Patients With Septic Shock

RNA samples from patients were obtained from a previous prospective study, ImmunoSepsis-1, which included adults with septic shock enrolled from December 2001 to April 2005 from 2 French university hospital ICUs [31, 32]. Twenty RNA samples collected from patients on day 3 were selected according to the expression of mHLA-DR measured by flow cytometry (Table 1). Ten septic shock patients with an mHLA-DR expression < 30% were selected as the “low mHLA-DR” group. The other 10 patients exhibited > 30% mHLA-DR expression and were grouped as “intermediate mHLA-DR.”

Table 1.

Clinical Characteristics of Patients With Septic Shock From the ImmunoSepsis-1 Cohort

Characteristic	Borderline mHLA-DR (> 30%) Patients (n = 10)	Low mHLA-DR (< 30%) Patients (n = 10)
Characteristics of patients
Age, y, median (IQR)	68 (62–77)	67 (63–75)
Male sex	5 (50)	5 (50)
Comorbiditiesa (≥ 1)	2 (20)	5 (50)
SOFA scoreb (day 1), median (IQR)	9 (8–12)	11 (10–12)
SOFA scoreb (day 3), median (IQR)	10 (8–11)	12 (9–14)
SAPS IIb (day 1), median (IQR)	47 (44–54)	60 (51–73)
HLA-DR, % expression on monocytes (days 3–4), median (IQR)	56 (50–62)	15 (12–16)
Type of admission
Medical	7 (70)	5 (50)
Elective surgery	…	1 (10)
Emergency surgery	3 (30)	4 (40)
Primary site of infection
Abdominal	4 (40)	4 (40)
Pulmonary	4 (40)	5 (50)
Other	2 (20)	1 (10)
Outcomes
ICU length of stay, d, median (IQR)	21 (14–31)	22 (12–31)
Survivors at day 28	7 (70)	4 (40)

Data are presented as No. (%) unless otherwise indicated.

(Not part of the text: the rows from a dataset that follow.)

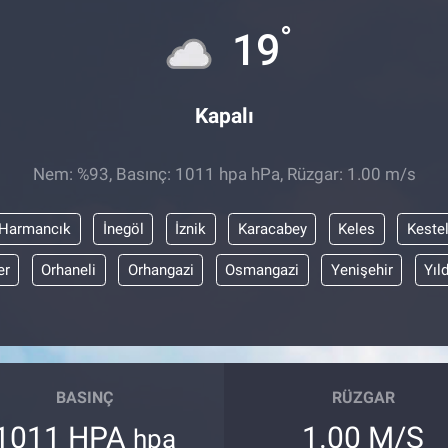
°
19
Kapalı
Nem: %93, Basınç: 1011 hpa hPa, Rüzgar: 1.00 m/s
Harmancık
İnegöl
İznik
Karacabey
Keles
Keste
er
Orhaneli
Orhangazi
Osmangazi
Yenişehir
Yıl
BASINÇ
RÜZGAR
1011 HPA
1.00 M/S
hpa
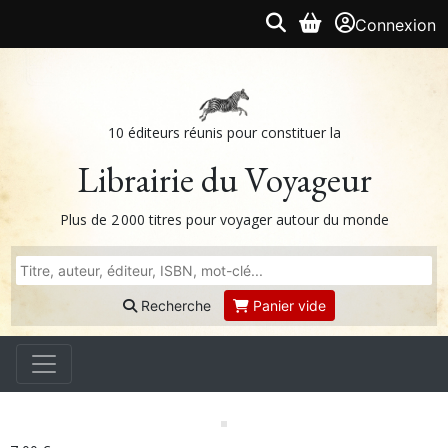
Connexion
10 éditeurs réunis pour constituer la
Librairie du Voyageur
Plus de 2 000 titres pour voyager autour du monde
Recherche
Panier vide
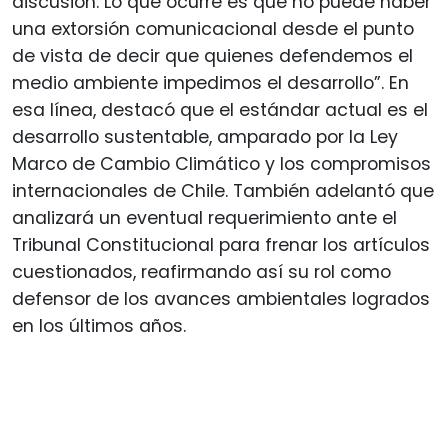
discusión. Lo que ocurre es que no puede haber
una extorsión comunicacional desde el punto
de vista de decir que quienes defendemos el
medio ambiente impedimos el desarrollo”. En
esa línea, destacó que el estándar actual es el
desarrollo sustentable, amparado por la Ley
Marco de Cambio Climático y los compromisos
internacionales de Chile. También adelantó que
analizará un eventual requerimiento ante el
Tribunal Constitucional para frenar los artículos
cuestionados, reafirmando así su rol como
defensor de los avances ambientales logrados
en los últimos años.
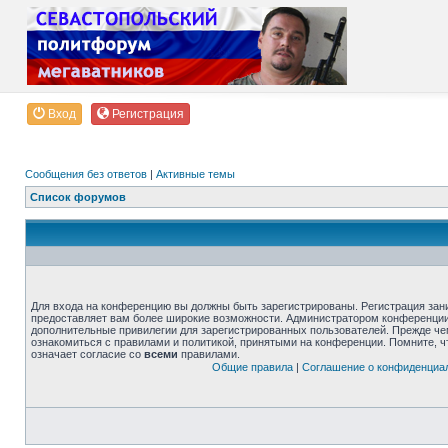
Вход
Регистрация
Сообщения без ответов
|
Активные темы
Список форумов
Для входа на конференцию вы должны быть зарегистрированы. Регистрация зани
предоставляет вам более широкие возможности. Администратором конференции
дополнительные привилегии для зарегистрированных пользователей. Прежде че
ознакомиться с правилами и политикой, принятыми на конференции. Помните, 
означает согласие со
всеми
правилами.
Общие правила
|
Соглашение о конфиденциа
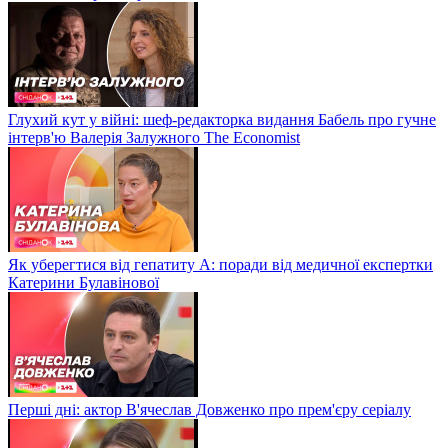
Глухий кут у війні: шеф-редакторка видання Бабель про гучне
інтерв'ю Валерія Залужного The Economist
Як уберегтися від гепатиту А: поради від медичної експертки
Катерини Булавінової
Перші дні: актор В'ячеслав Довженко про прем'єру серіалу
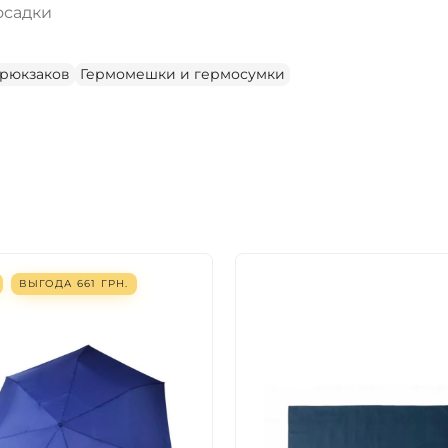
осадки
 рюкзаков
Гермомешки и гермосумки
ВЫГОДА
661
ГРН.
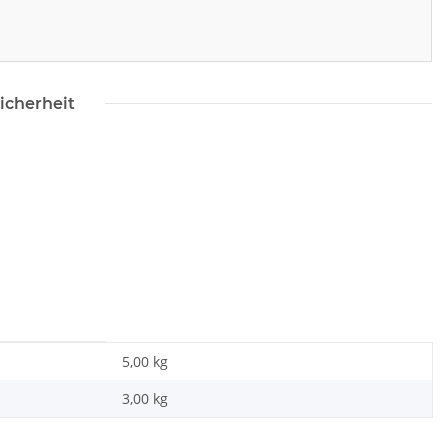
icherheit
5,00 kg
3,00
kg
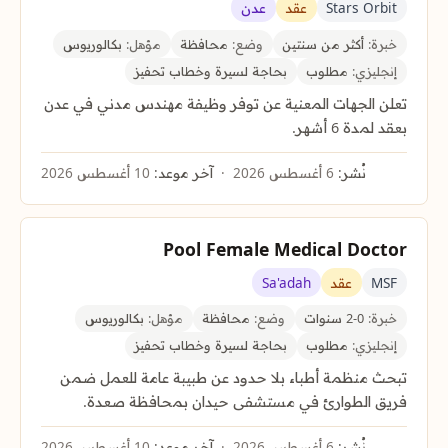
Stars Orbit
عقد
عدن
خبرة:
أكثر من سنتين
وضع:
محافظة
مؤهل:
بكالوريوس
إنجليزي:
مطلوب
بحاجة لسيرة وخطاب تحفيز
تعلن الجهات المعنية عن توفر وظيفة مهندس مدني في عدن
بعقد لمدة 6 أشهر.
نُشر:
6 أغسطس 2026
آخر موعد:
10 أغسطس 2026
Pool Female Medical Doctor
MSF
عقد
Sa'adah
خبرة:
0-2 سنوات
وضع:
محافظة
مؤهل:
بكالوريوس
إنجليزي:
مطلوب
بحاجة لسيرة وخطاب تحفيز
تبحث منظمة أطباء بلا حدود عن طبيبة عامة للعمل ضمن
فريق الطوارئ في مستشفى حيدان بمحافظة صعدة.
نُشر:
6 أغسطس 2026
آخر موعد:
10 أغسطس 2026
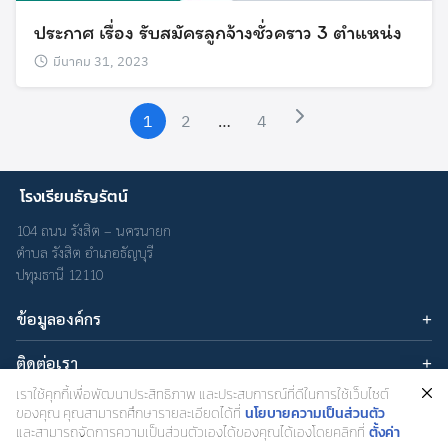
ประกาศ เรื่อง รับสมัครลูกจ้างชั่วคราว 3 ตำแหน่ง
มีนาคม 31, 2023
1
2
…
4
โรงเรียนธัญรัตน์
104 ถนน รังสิต – นครนายก
ตำบล รังสิต อำเภอธัญบุรี
ปทุมธานี 12110
ข้อมูลองค์กร
บทความ
ติดต่อเรา
เกี่ยวกับเรา
อีเมล : admin@thanyarat.ac.th
เราใช้คุกกี้เพื่อพัฒนาประสิทธิภาพ และประสบการณ์ที่ดีในการใช้เว็บไซต์
นโยบายความเป็นส่วนตัว
เครือข่ายสังคมออนไลน์
โทรศัพท์: 02-577-1577
ของคุณ คุณสามารถศึกษารายละเอียดได้ที่
นโยบายความเป็นส่วนตัว
และสามารถจัดการความเป็นส่วนตัวเองได้ของคุณได้เองโดยคลิกที่
ตั้งค่า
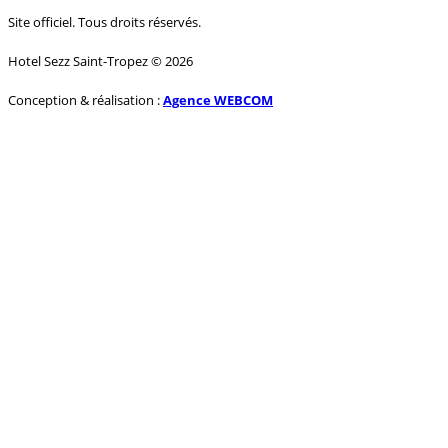
Site officiel. Tous droits réservés.
Hotel Sezz Saint-Tropez © 2026
Conception & réalisation :
Agence WEBCOM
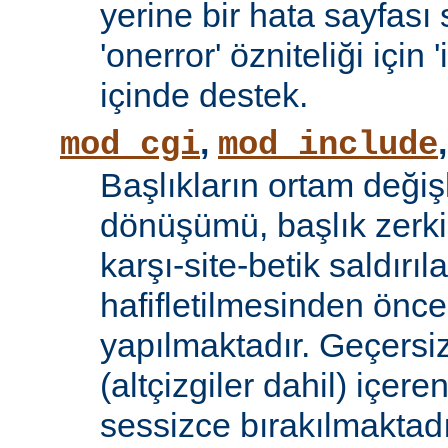
yerine bir hata sayfas
'onerror' özniteliği için
içinde destek.
,
mod_cgi
mod_include
Başlıkların ortam değiş
dönüşümü, başlık zerki 
karşı-site-betik saldırıl
hafifletilmesinden önce
yapılmaktadır. Geçersiz
(altçizgiler dahil) içeren
sessizce bırakılmaktadı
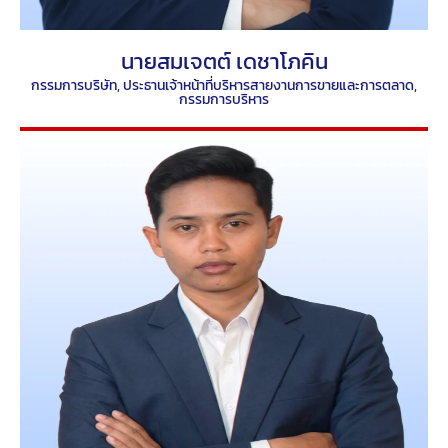
นายสมเจตต์ เดชาโภคิน
กรรมการบริษัท, ประธานเจ้าหน้าที่บริหารสายงานการขายและการตลาด,
กรรมการบริหาร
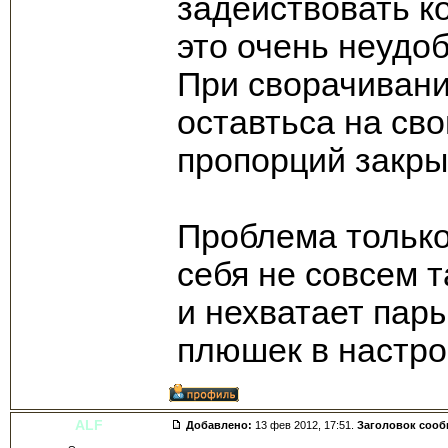
задействовать ко
это очень неудоб
При сворачивании
оставтьса на сво
пропорций закры
Проблема только 
себя не совсем т
и нехватает пар
плюшек в настро
ALF
Добавлено:
13 фев 2012, 17:51.
Заголовок соо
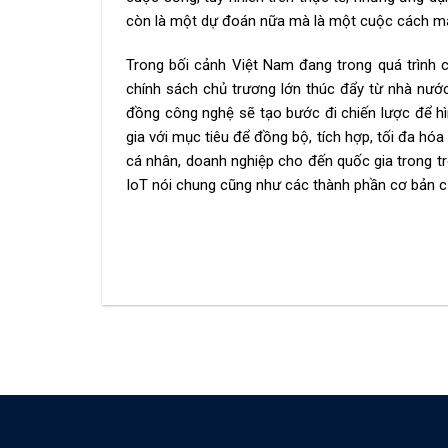
còn là một dự đoán nữa mà là một cuộc cách mạn
Trong bối cảnh Việt Nam đang trong quá trình 
chính sách chủ trương lớn thúc đẩy từ nhà nướ
đồng công nghệ sẽ tạo bước đi chiến lược để h
gia với mục tiêu để đồng bộ, tích hợp, tối đa hó
cá nhân, doanh nghiệp cho đến quốc gia trong tron
IoT nói chung cũng như các thành phần cơ bản c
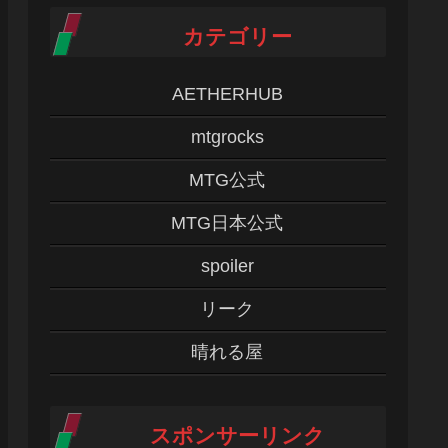
カテゴリー
AETHERHUB
mtgrocks
MTG公式
MTG日本公式
spoiler
リーク
晴れる屋
スポンサーリンク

Abbreviations: HLA-DR, human leukocyte antigen–DR; ICU, intensive care unit; IQR, interquartile range; mHLA-DR, human leukocyte antigen–DR in monocytes; SAPS II, Simplified Acute Physiology Score II; SOFA, Sequential Organ Failure Assessment.

aComorbidities include cardiac, hepatic, respiratory, or/and renal comorbidities.

SAPS II and SOFA scores were measured after 24 hours of ICU stay (day 1 and day 3).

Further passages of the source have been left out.